Isolation and culture of adult mouse and rat cardiomyocytes.

Primary adult ventricular cardiomyocytes were isolated from Sprague-Dawley rats (200–224 g) or adult mice by a modified method (53). Briefly, after anesthesia with i.p. injection of Pentobarbital Sodium (Med-Pharmex, catalog NDC:54925-045-10) (0.15 mg/g of body weight), beating hearts were quickly removed from the chests and mounted onto a Langendorff perfusion apparatus. All perfusates were maintained at 37°C, and the hearts were first perfused with buffer containing 118 mM NaCl, 4.8 mM KCl, 1.2 mM KH₂PO₄, 1.2 mM MgSO₄·7H₂O, 11 mM glucose, 25 mM HEPES (pH 7.4), followed by the buffer supplemented with 0.2 mM Ca²⁺, 80 U/mL collagenase II (Worthington). After 20–30 minutes of digestion, the heart was taken down from the Langendorff perfusion system, and the aorta, atria, and connective tissue were removed.
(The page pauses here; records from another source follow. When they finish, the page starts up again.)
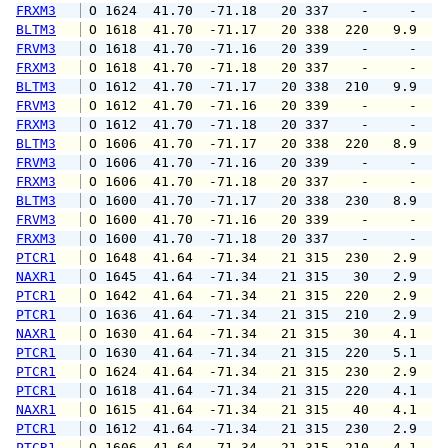
FRXM3
 O 1624  41.70  -71.18   20 337    -     -   
BLTM3
 O 1618  41.70  -71.17   20 338  220   9.9  1
FRVM3
 O 1618  41.70  -71.16   20 339    -     -   
FRXM3
 O 1618  41.70  -71.18   20 337    -     -   
BLTM3
 O 1612  41.70  -71.17   20 338  210   9.9  1
FRVM3
 O 1612  41.70  -71.16   20 339    -     -   
FRXM3
 O 1612  41.70  -71.18   20 337    -     -   
BLTM3
 O 1606  41.70  -71.17   20 338  220   8.9  1
FRVM3
 O 1606  41.70  -71.16   20 339    -     -   
FRXM3
 O 1606  41.70  -71.18   20 337    -     -   
BLTM3
 O 1600  41.70  -71.17   20 338  230   8.9   
FRVM3
 O 1600  41.70  -71.16   20 339    -     -   
FRXM3
 O 1600  41.70  -71.18   20 337    -     -   
PTCR1
 O 1648  41.64  -71.34   21 315  230   2.9   
NAXR1
 O 1645  41.64  -71.34   21 315   30   2.9   
PTCR1
 O 1642  41.64  -71.34   21 315  220   2.9   
PTCR1
 O 1636  41.64  -71.34   21 315  210   2.9   
NAXR1
 O 1630  41.64  -71.34   21 315   30   4.1   
PTCR1
 O 1630  41.64  -71.34   21 315  220   5.1   
PTCR1
 O 1624  41.64  -71.34   21 315  230   2.9   
PTCR1
 O 1618  41.64  -71.34   21 315  220   4.1   
NAXR1
 O 1615  41.64  -71.34   21 315   40   4.1   
PTCR1
 O 1612  41.64  -71.34   21 315  230   2.9   
PTCR1
 O 1606  41.64  -71.34   21 315  210   4.1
The digested ventricles were cut into small pieces (1–2 mm²) and combined with enzyme buffer to shake in 37°C water bath for several minutes. The cell suspension was centrifuged at low speed (50g) for 30 seconds, and rod-shaped adult cardiomyocytes were collected and plated at a density of 5 × 10⁴ per well in laminin-coated 6-well plates. The primary rat cardiomyocytes were cultured in M199 (MilliporeSigma, M2520) supplemented with 10 mM glutathione, 26.2 mM sodium bicarbonate, 0.02% BSA, and 1% penicillin/streptomycin (Sigma-Aldrich). The primary mouse cardiomyocytes were directly lysed by RIPA buffer (50 mM Tris, 150 mM NaCl, 1% Triton X-100, 0.1% SDS, 1 mM EDTA) for immunoblot assay.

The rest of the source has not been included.